Izolda Cela assumiu o comando do Governo do Ceará garantindo a continuidade da gestão iniciada pelo ex-governador Camilo Santana. Ela explica que os pilares e prioridades do governo foram estabelecidos e devem ser seguidos nos próximos nove meses até o fim do mandato.

"O que me move é garantir ritmo nas entregas. Isso é algo importante e que demanda acompanhamento, gerenciamento das ações para fazer as entregas de obras e serviços que estão planejadas nesse tempo", reforça.

Um dos focos, segundo a governadora, é a preparação dos jovens para o mundo do trabalho, principalmente voltado à novas tecnologias e ao mercado de trabalho voltado ao digital. "Temos um apagão de mão de obra nessa área e que, ao longo dos dez anos, a projeção é que haja insuficiência nessa oferta. Então, vamos botar os jovens nessa história, de forma mais focada e efetiva", afirma.

Izolda Cela
Legenda: Izolda Cela assumiu o Governo no dia 2 de abril com discurso de continuidade da gestão antes comandada por Camilo Santana
Foto: Fabiane de Paula

Ela cita, inclusive, parcerias com o setor produtivo para que as empresas tenham, dentro da pauta de responsabilidade social, "esse compromisso com o jovem cearense".

Emergência sanitária

Em decisão recente, o Governo do Ceará decidiu retirar a obrigatoriedade do uso de máscaras em ambientes fechados. O passaporte vacinal, por outro lado, continua obrigatório em todo o Estado.
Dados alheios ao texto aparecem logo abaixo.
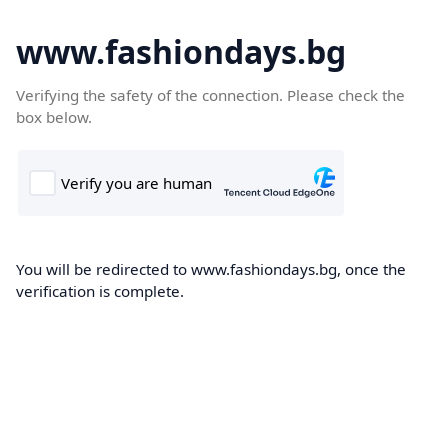
www.fashiondays.bg
Verifying the safety of the connection. Please check the
box below.
You will be redirected to www.fashiondays.bg, once the
verification is complete.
Dentro da continuidade do combate à pandemia de Covid-19, outra preocupação é o anúncio, pelo governo federal, do fim da emergência sanitária no País. Para a governadora Izolda Cela, falta o Ministério da Saúde explicar melhor como isso deve ocorrer.

"Precisa explicar a progressividade com que isso vai acontecer. Se for algo de forma abrupta, pode causar descontinuidade e problemas para as gestões, (...) que procederam atividades formais de aquisição e contratações baseados na situação especial de emergência em saúde", explica.

Segundo ela, é aguardada uma reunião do Ministério da Saúde com o Conselho Nacional de Secretários de Saúde (Conass) na próxima semana sobre o tema. "Para que o Ministério possa ouví-los e que haja essa progressividade para não causar problemas", completa.